Hospitals struggled with measures and strategies to deal with patient groups who have unique emotional and psychological needs such as children, the elderly and even adults in isolation and quarantine. This required innovative skills. A warm smile or touch was replaced by a calm voice tone and gloved touch, which remained imperative for people to deal better with their emotions and hospitalization. This empathetic and loving approach has even been shown to even improve clinical outcomes of hospitalized patients.

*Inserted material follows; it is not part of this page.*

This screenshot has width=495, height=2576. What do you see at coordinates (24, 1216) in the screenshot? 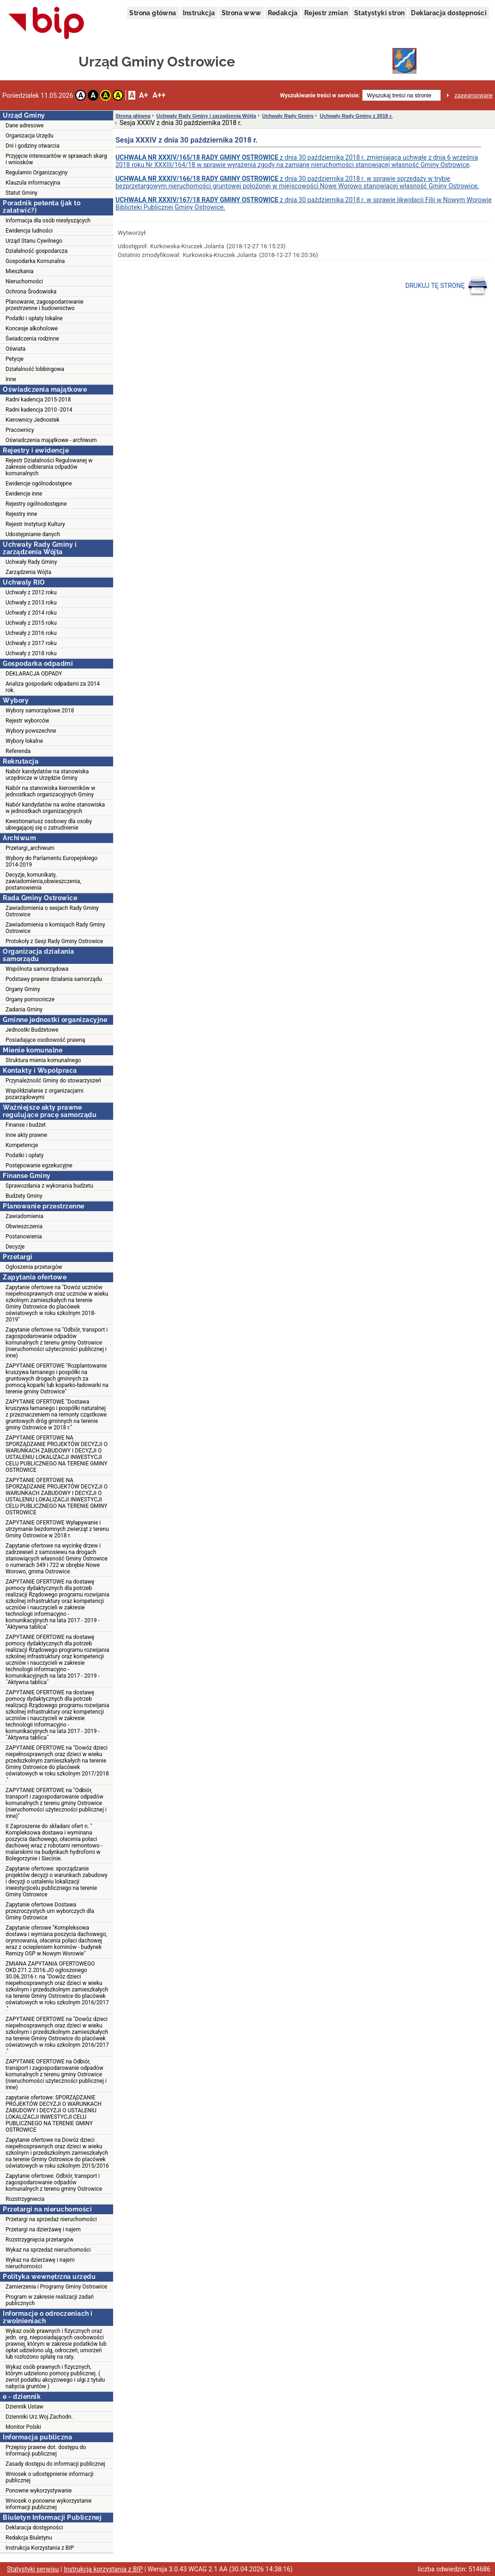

During the pandemic, hospital workers have had to keep up with the latest research as the characteristics of the virus and its natural history were largely unknown and knowledge was and is rapidly evolving. Conducting high quality clinical trials, cohesive international collaboration between research scientists and translating research into daily practice ensure that hospitals are practicing evidence-based medicine in the fight against COVID-19.

Leadership

COVID-19 triggered dynamic changes in leadership styles and patterns. Teams were driven to be more efficient, leaders had to quickly come up with concrete plans of action and improve on the speed and clarity of multilevel communication. The already experienced and skilled staff had to be kept engaged and motivated so as to cater to their unique needs while maintaining a patient-centric approach to provision of care. Decisions had to be made swiftly with as much breakdown of unnecessary bureaucracy and bottlenecks in organizational silos. The team spirit had to be maintained and targets achieved despite a higher workload, fear of contracting COVID-19 and worry over the safety of oneself and others. A major learning point from this has been that speed beats perfection in emergency and pandemic situations. Executives should be open to implementing new and sometimes unprecedented interventions at the beginning of the crisis then be flexible enough to adapt as more information is made available.

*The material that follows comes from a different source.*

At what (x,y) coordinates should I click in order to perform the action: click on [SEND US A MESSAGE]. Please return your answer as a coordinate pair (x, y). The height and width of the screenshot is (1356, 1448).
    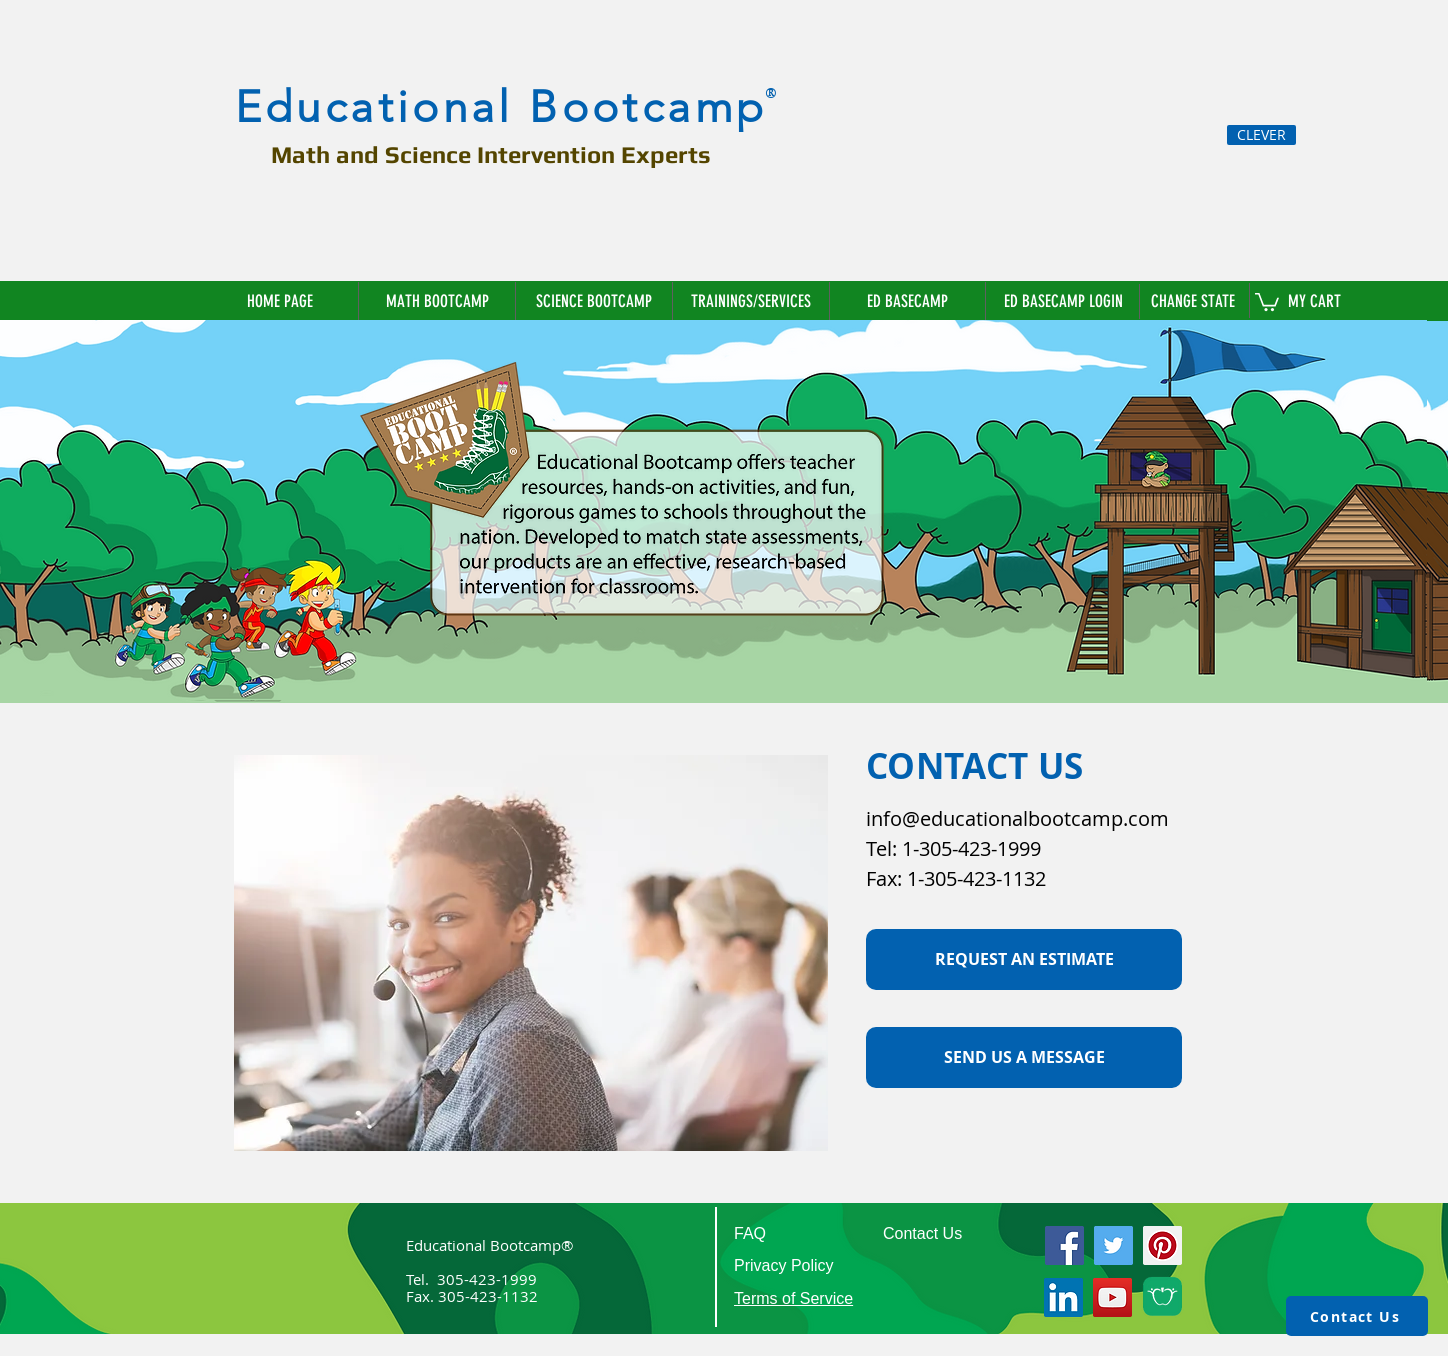     Looking at the image, I should click on (1024, 1057).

Health leaders have had to work even more closely with political leaders such as national and regional government officials with reference to educating the public on social measures for example lockdown, remote work, restriction of entertainment destinations/ shopping centers or postponing sports events. This collaboration extends to situations in which the healthcare facilities would need additional financial support/ subsidies for health products such as testing equipment, PPE, ventilators etc. Leadership linkages would enable the global population to sustainably achieve the goal of “Testing and Treatment for All”.

Continuum of Care

As demonstrated in the following graphs, some countries around the globe have already experienced and recovered from a second wave of infections and deaths. Other countries are currently undergoing one while others will possibly experience the second wave in the near future. It is unpredictable how many waves COVID-19 will possibly have and thus it is imperative that we all maintain at the lessons learned thus far be implemented for this and any future pandemics.

Source: https://coronavirusstats.pt/

Conclusion

In conclusion, the pandemic has led to cataclysmic healthcare changes and radically novel approaches to care, but now more than ever, we must remember to maintain the universal attributes that characterize healthcare provision: rigor, excellence, humanity, professionalism and consistency to continue providing world-class care to the patients and families we care for everyday now and in the future. We must translate and extend all the lessons learned into improvement in care across the board.

“Life is divided into three terms – that which was, which is, and which will be. Let us learn from the past to profit by the present, and from the present, to live better in the future”.